▸ **ASSIGNMENT**
The entries below contain a line with "Die reine Preisbetrachtung" and a line with "Rahmenbedingungen spielen Niederösterreich". Quote exactly those two lines and all lines between them.

▸ **SOURCE RECORDS**

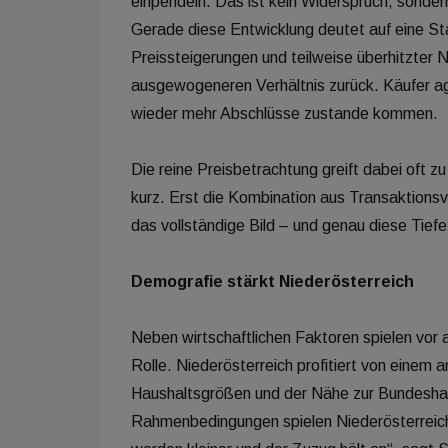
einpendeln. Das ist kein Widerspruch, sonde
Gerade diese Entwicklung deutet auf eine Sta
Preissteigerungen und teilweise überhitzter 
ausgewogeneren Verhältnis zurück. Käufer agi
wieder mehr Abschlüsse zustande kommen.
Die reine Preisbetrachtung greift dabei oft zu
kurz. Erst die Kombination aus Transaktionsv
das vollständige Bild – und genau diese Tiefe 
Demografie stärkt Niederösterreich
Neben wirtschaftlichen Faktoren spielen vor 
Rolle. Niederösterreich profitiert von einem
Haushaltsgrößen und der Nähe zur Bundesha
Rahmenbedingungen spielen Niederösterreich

...

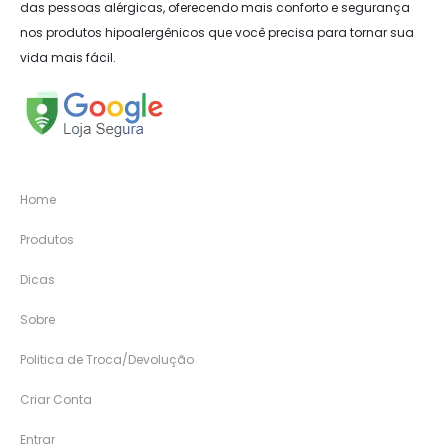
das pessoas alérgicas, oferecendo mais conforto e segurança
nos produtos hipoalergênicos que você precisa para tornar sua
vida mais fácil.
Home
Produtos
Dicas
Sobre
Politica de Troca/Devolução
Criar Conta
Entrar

▸ **PROBLEM SOLUTION**
Die reine Preisbetrachtung greift dabei oft zu
kurz. Erst die Kombination aus Transaktionsv
das vollständige Bild – und genau diese Tiefe 
Demografie stärkt Niederösterreich
Neben wirtschaftlichen Faktoren spielen vor 
Rolle. Niederösterreich profitiert von einem
Haushaltsgrößen und der Nähe zur Bundesha
Rahmenbedingungen spielen Niederösterreich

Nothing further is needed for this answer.